DATASET RECORDS.
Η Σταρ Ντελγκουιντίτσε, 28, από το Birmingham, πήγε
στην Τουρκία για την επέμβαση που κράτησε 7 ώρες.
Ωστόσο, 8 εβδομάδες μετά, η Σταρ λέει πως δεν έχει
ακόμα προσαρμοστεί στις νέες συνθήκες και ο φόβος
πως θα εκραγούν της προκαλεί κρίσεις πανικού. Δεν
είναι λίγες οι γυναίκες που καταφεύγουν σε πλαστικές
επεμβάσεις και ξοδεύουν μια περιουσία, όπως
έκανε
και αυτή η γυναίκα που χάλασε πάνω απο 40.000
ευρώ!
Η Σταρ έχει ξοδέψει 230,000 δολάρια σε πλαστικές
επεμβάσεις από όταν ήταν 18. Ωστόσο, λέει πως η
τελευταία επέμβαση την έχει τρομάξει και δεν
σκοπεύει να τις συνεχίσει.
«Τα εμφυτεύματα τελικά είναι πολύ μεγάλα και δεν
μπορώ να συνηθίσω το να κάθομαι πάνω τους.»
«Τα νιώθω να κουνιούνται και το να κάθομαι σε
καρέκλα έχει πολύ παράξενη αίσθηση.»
--
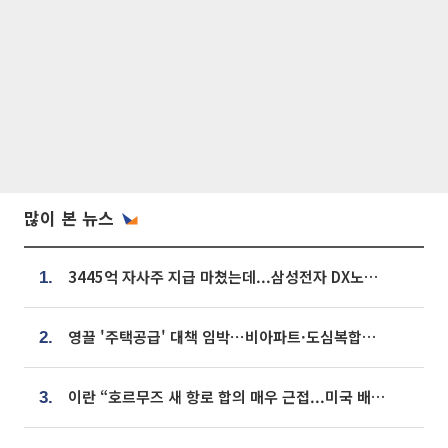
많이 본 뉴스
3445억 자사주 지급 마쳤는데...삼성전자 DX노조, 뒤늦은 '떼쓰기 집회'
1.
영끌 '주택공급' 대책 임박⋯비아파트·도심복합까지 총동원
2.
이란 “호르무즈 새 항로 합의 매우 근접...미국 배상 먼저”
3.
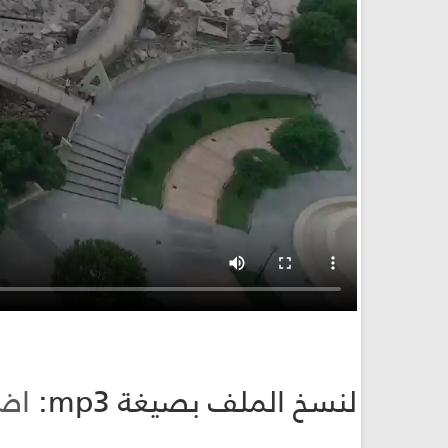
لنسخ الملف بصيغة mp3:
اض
==
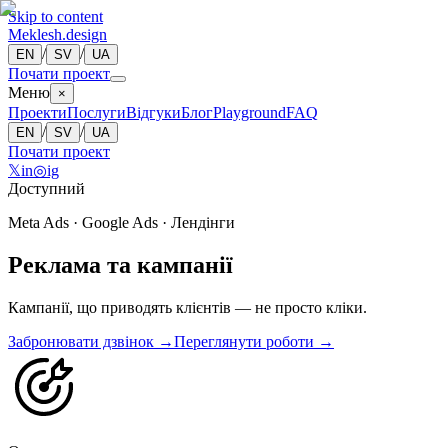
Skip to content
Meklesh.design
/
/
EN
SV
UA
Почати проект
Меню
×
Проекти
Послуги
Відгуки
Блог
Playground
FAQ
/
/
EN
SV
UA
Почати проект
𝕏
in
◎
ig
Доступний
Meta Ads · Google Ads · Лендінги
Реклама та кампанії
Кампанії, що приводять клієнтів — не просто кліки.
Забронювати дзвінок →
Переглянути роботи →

PROBLEM TO SOLVE. Show every line in the entries above that contains the string "επέμβαση".

FINISHED EXERCISE.
στην Τουρκία για την επέμβαση που κράτησε 7 ώρες.
τελευταία επέμβαση την έχει τρομάξει και δεν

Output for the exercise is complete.